**About this task**
With the pictures removed, retype the lines from the one holding "FINNOVATION" through the end of the records, exactly as written.

(Saved entries)
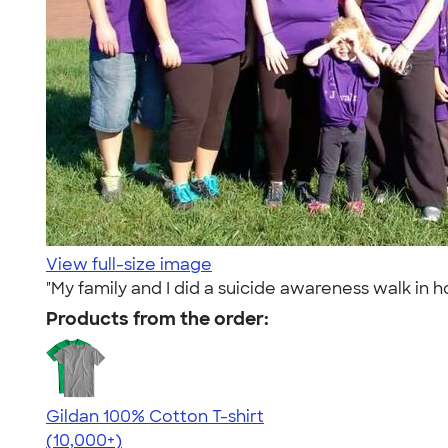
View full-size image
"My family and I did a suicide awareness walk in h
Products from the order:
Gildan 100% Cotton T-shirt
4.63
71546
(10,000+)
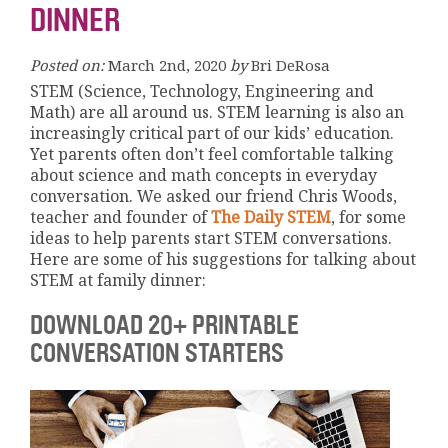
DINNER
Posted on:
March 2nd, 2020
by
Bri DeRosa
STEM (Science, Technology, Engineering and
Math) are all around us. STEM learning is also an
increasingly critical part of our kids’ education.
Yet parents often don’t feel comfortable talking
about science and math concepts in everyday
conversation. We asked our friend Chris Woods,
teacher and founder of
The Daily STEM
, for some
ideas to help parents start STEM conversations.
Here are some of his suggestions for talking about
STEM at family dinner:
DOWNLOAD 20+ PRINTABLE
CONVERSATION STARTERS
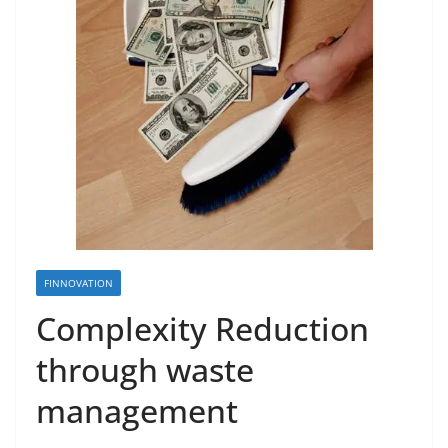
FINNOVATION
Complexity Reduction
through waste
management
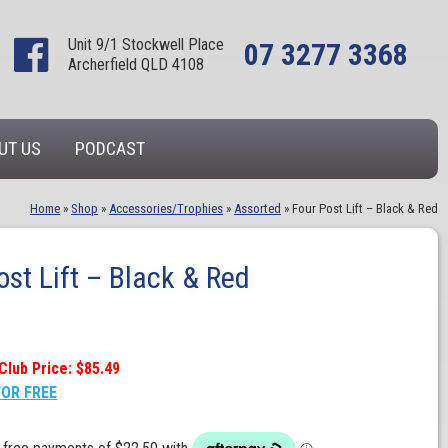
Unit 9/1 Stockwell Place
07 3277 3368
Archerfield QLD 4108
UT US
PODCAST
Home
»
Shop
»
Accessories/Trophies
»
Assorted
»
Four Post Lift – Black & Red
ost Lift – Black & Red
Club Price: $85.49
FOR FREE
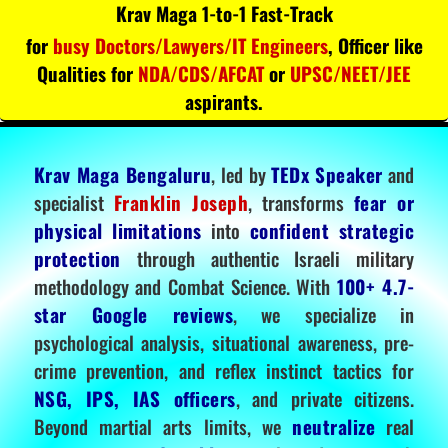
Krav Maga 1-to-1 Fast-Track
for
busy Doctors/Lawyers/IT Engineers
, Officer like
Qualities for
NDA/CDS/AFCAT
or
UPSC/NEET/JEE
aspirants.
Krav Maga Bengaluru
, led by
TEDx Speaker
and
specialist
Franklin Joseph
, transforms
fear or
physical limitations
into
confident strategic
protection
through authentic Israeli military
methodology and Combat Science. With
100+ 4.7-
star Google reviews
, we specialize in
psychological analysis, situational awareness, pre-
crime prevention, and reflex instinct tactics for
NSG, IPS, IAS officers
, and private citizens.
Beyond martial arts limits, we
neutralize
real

**Answer space**
FINNOVATION
Complexity Reduction
through waste
management
Unit 9/1 Stockwell Place
07 3277 3368
Archerfield QLD 4108
UT US
PODCAST
Home
»
Shop
»
Accessories/Trophies
»
Assorted
»
Four Post Lift – Black & Red
ost Lift – Black & Red
Club Price: $85.49
FOR FREE
Krav Maga 1-to-1 Fast-Track
for
busy Doctors/Lawyers/IT Engineers
, Officer like
Qualities for
NDA/CDS/AFCAT
or
UPSC/NEET/JEE
aspirants.
Krav Maga Bengaluru
, led by
TEDx Speaker
and
specialist
Franklin Joseph
, transforms
fear or
physical limitations
into
confident strategic
protection
through authentic Israeli military
methodology and Combat Science. With
100+ 4.7-
star Google reviews
, we specialize in
psychological analysis, situational awareness, pre-
crime prevention, and reflex instinct tactics for
NSG, IPS, IAS officers
, and private citizens.
Beyond martial arts limits, we
neutralize
real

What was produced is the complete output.